WHAT IS NEEDED:
The copy should hold only the line containing "bain sonore" and the lines after it through the end of the material, each exact, with no pictures.

RECORDS SUPPLIED:
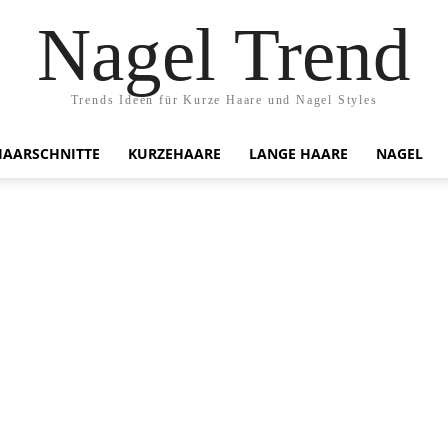
Nagel Trend
Trends Ideen für Kurze Haare und Nagel Styles
HAARSCHNITTE
KURZEHAARE
LANGE HAARE
NAGEL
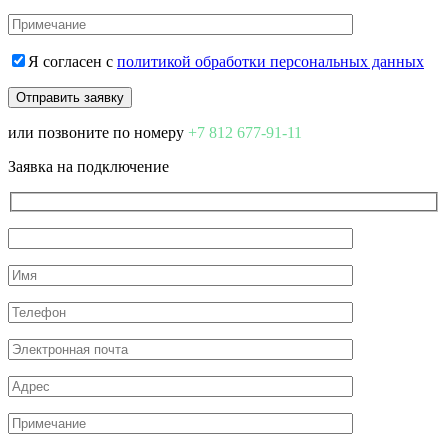
Я согласен с
политикой обработки персональных данных
или позвоните по номеру
+7 812 677-91-11
Заявка на подключение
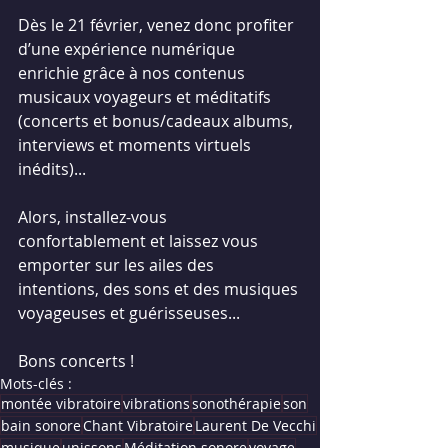
Dès le 21 février, venez donc profiter 
d’une expérience numérique 
enrichie grâce à nos contenus 
musicaux voyageurs et méditatifs 
(concerts et bonus/cadeaux albums, 
interviews et moments virtuels 
inédits)...
Alors, installez-vous 
confortablement et laissez vous 
emporter sur les ailes des 
intentions, des sons et des musiques 
voyageuses et guérisseuses...
Bons concerts !
Mots-clés :
montée vibratoire
vibrations
sonothérapie
son
bain sonore
Chant Vibratoire
Laurent De Vecchi
musique
unissons
Méditation sonore
voyage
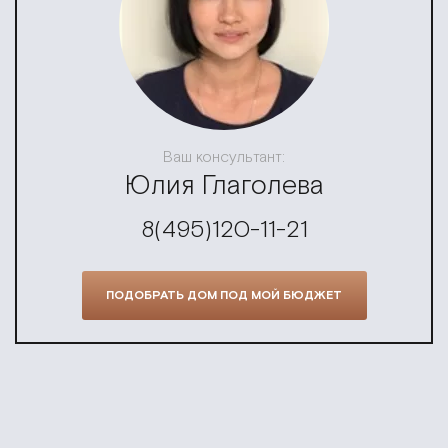
Ваш консультант:
Юлия Глаголева
8(495)120-11-21
ПОДОБРАТЬ ДОМ ПОД МОЙ БЮДЖЕТ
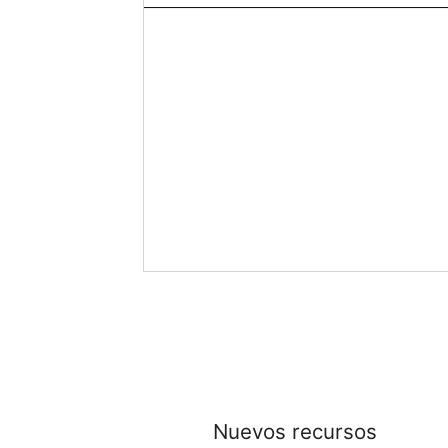
Nuevos recursos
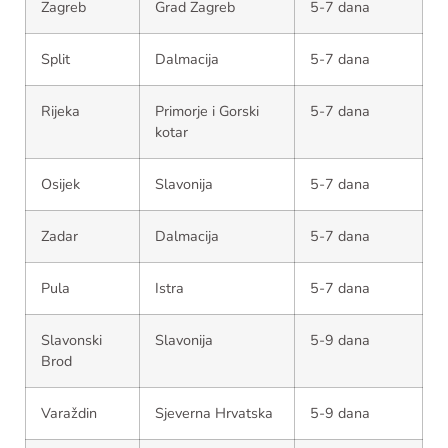
Zagreb
Grad Zagreb
5-7 dana
Split
Dalmacija
5-7 dana
Rijeka
Primorje i Gorski
5-7 dana
kotar
Osijek
Slavonija
5-7 dana
Zadar
Dalmacija
5-7 dana
Pula
Istra
5-7 dana
Slavonski
Slavonija
5-9 dana
Brod
Varaždin
Sjeverna Hrvatska
5-9 dana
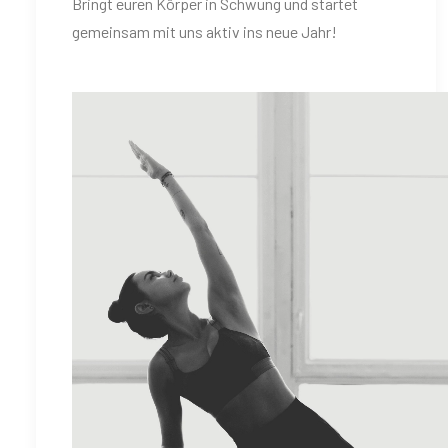
Bringt euren Körper in Schwung und startet
gemeinsam mit uns aktiv ins neue Jahr!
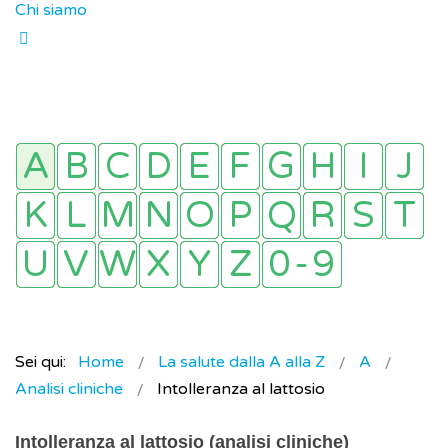
Chi siamo
Sei qui:
Home
La salute dalla A alla Z
A
Analisi cliniche
Intolleranza al lattosio
Intolleranza al lattosio (analisi cliniche)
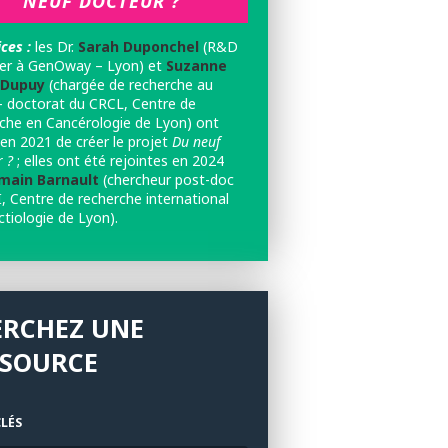
NEUF DOCTEUR ?
ces :
les
Dr.
Sarah Duponchel
(R&D
r à GenOway – Lyon) et
Suzanne
-Dupuy
(chargée de recherche au
 doctorat du CRCL, Centre de
che en Cancérologie de Lyon) ont
 en 2021 de créer le projet
Du neuf
 ?
; elles ont été rejointes en 2024
ain Barnault
(chercheur post-doc
, Centre de recherche international
ctiologie de Lyon).
ERCHEZ UNE
SSOURCE
LÉS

THE ANSWER:
bain sonore
Chant Vibratoire
Laurent De Vecchi
musique
unissons
Méditation sonore
voyage
Ваш консультант:
Юлия Глаголева
8(495)120-11-21
ПОДОБРАТЬ ДОМ ПОД МОЙ БЮДЖЕТ
Nuevos recursos
Zagreb
Grad Zagreb
5-7 dana
Split
Dalmacija
5-7 dana
Rijeka
Primorje i Gorski
5-7 dana
kotar
Osijek
Slavonija
5-7 dana
Zadar
Dalmacija
5-7 dana
Pula
Istra
5-7 dana
Slavonski
Slavonija
5-9 dana
Brod
Varaždin
Sjeverna Hrvatska
5-9 dana
Bringt euren Körper in Schwung und startet
gemeinsam mit uns aktiv ins neue Jahr!
Chi siamo
Sei qui:
Home
La salute dalla A alla Z
A
Analisi cliniche
Intolleranza al lattosio
Intolleranza al lattosio (analisi cliniche)
NEUF DOCTEUR ?
ces :
les
Dr.
Sarah Duponchel
(R&D
r à GenOway – Lyon) et
Suzanne
-Dupuy
(chargée de recherche au
 doctorat du CRCL, Centre de
che en Cancérologie de Lyon) ont
 en 2021 de créer le projet
Du neuf
 ?
; elles ont été rejointes en 2024
ain Barnault
(chercheur post-doc
, Centre de recherche international
ctiologie de Lyon).
ERCHEZ UNE
SSOURCE
LÉS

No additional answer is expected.